== Your task ==
From the line containing "desfășura fară licitație electronică." through the final line of the records, reproduce every line exactly.

►

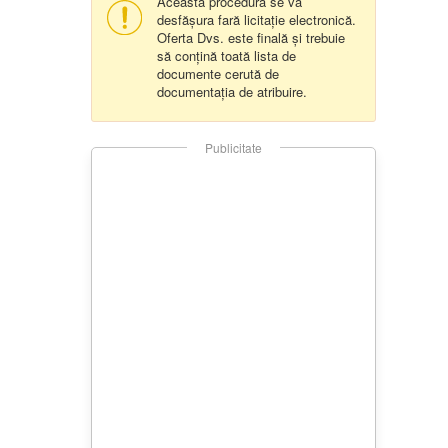
Aceasta procedura se va
desfășura fară licitație electronică.
Oferta Dvs. este finală și trebuie
să conțină toată lista de
documente cerută de
documentația de atribuire.
Publicitate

◄

== Solution to this exercise ==
desfășura fară licitație electronică.
Oferta Dvs. este finală și trebuie
să conțină toată lista de
documente cerută de
documentația de atribuire.
Publicitate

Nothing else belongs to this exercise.